L'article 1er a ainsi pour objet d'intégrer les votes blancs dans les suffrages exprimés lors de l'élection présidentielle. Il s'agit d'une avancée importante. Cette question est en effet un serpent de mer de notre vie politique. Au sein de notre assemblée, elle a fait l'objet de trente-cinq propositions de loi déposées depuis 1993. Elle figurait également dans le programme de sept des onze candidats à l'élection présidentielle de 2017. Enfin et surtout, elle bénéficie d'une adhésion très forte des Français : en 2017, ils étaient 86 % à se dire favorables à ce que le vote blanc soit comptabilisé dans les suffrages exprimés lors de l'élection présidentielle, quitte à ce que cela conduise à l'invalidation de l'élection au cas où aucun candidat ne parviendrait à obtenir la majorité absolue des suffrages exprimés.

En plus de répondre à la volonté des Français, l'évolution proposée par la présente proposition de loi constitutionnelle permettra de lutter contre l'abstention. Au premier tour de l'élection présidentielle, celle-ci représentait 16,2 % des inscrits en 2007, 20,5 % en 2012 et 22,2 % en 2017. Au second tour, elle s'élevait à 16 % des inscrits en 2007, 19,7 % en 2012 et 25,4 % en 2017. Ces chiffres doivent nous alerter. Reconnaître que le vote blanc a une véritable signification politique et lui donner le pouvoir de changer le cours de l'élection constitue une première étape pour réconcilier les citoyens avec les urnes. En 2017, 78 % des abstentionnistes déclaraient qu'ils auraient voté blanc si cette option avait été officiellement reconnue.

L'intégration des bulletins blancs dans les suffrages exprimés emporte naturellement des conséquences sur le mode de scrutin présidentiel. L'article 2 de la proposition de loi constitutionnelle anticipe la situation dans laquelle aucun candidat n'obtiendrait la majorité absolue des suffrages exprimés au second tour. Il met en place un dispositif permettant d'éviter tout blocage institutionnel.

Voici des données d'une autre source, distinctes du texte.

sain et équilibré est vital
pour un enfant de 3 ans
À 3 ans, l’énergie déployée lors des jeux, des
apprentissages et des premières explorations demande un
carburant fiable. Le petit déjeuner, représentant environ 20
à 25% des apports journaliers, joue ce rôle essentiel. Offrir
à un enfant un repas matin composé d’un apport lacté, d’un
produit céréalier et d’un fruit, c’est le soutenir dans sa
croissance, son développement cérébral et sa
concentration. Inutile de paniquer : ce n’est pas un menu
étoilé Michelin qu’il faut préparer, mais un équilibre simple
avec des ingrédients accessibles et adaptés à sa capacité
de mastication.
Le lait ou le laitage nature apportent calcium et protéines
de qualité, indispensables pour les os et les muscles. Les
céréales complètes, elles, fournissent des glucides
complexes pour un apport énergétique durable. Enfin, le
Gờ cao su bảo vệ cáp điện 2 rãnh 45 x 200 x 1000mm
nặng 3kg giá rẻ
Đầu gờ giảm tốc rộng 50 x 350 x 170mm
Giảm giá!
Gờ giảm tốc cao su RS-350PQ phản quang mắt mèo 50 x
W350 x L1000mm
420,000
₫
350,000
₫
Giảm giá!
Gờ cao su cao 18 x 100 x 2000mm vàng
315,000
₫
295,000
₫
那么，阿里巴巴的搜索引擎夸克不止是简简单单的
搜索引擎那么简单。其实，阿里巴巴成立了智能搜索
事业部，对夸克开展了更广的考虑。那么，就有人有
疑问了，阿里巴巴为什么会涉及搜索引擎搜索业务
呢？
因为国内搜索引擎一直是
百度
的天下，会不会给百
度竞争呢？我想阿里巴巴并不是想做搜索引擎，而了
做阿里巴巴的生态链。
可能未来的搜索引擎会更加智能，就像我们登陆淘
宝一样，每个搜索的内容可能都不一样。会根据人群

Le dispositif initial de la proposition de loi prévoyait que le Conseil constitutionnel invaliderait l'élection si aucun candidat n'obtenait la majorité absolue des suffrages exprimés et qu'il était procédé à un second scrutin. Par un amendement que je soutiens, notre collègue Jean Lassalle propose de préciser que, lors de ce second scrutin, le candidat ayant recueilli le plus grand nombre de suffrages au second tour est élu. Le dispositif ainsi amendé permettrait un juste équilibre entre, d'une part, la nécessité démocratique de donner à ceux qui souhaitent manifester leur refus de faire un choix parmi l'offre politique une incidence sur le scrutin, et, d'autre part, l'impératif de stabilité institutionnelle en limitant à deux le nombre maximum de scrutins.

Tel est donc le sens de cette proposition de loi constitutionnelle, circonscrite par son objet mais profondément inspirée par la vision qu'elle porte de notre démocratie et du suffrage universel.